**Problem details:**
Look for "Segera Proses Perkara Kekerasan Fisik" in the listing below, then copy exactly the line it appears in and all lines after it to the end, and nothing more.
--------
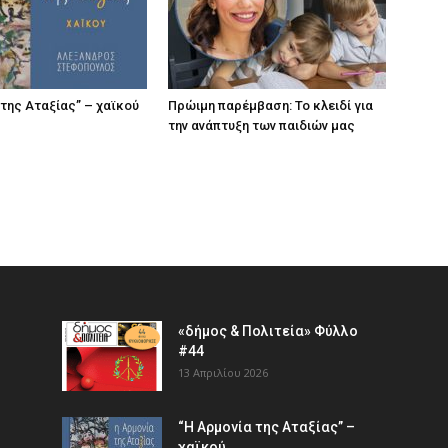
 της Αταξίας” – χαϊκού
Πρώιμη παρέμβαση: Το κλειδί για
την ανάπτυξη των παιδιών µας
«δήμος & Πολιτεία» Φύλλο
#44
13 Απριλίου 2026
“Η Αρμονία της Αταξίας” –
χαϊκού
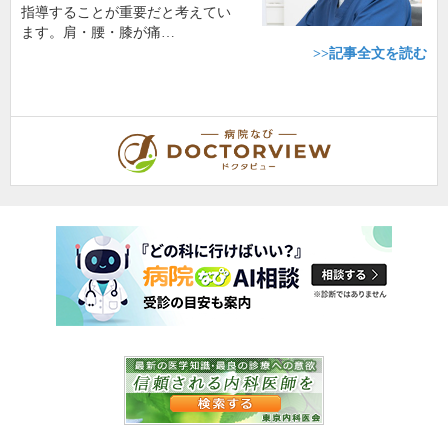
指導することが重要だと考えてい
ます。肩・腰・膝が痛…
>>記事全文を読む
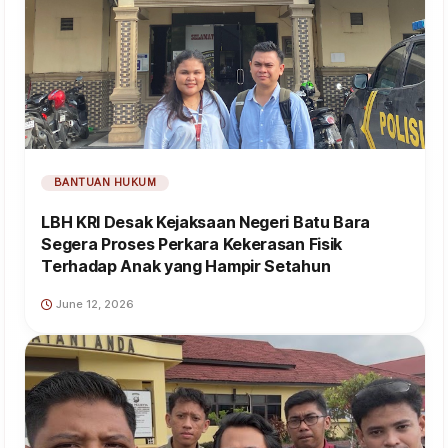
BANTUAN HUKUM
LBH KRI Desak Kejaksaan Negeri Batu Bara
Segera Proses Perkara Kekerasan Fisik
Terhadap Anak yang Hampir Setahun
June 12, 2026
--------
**Reply to the exercise:**
Segera Proses Perkara Kekerasan Fisik
Terhadap Anak yang Hampir Setahun
June 12, 2026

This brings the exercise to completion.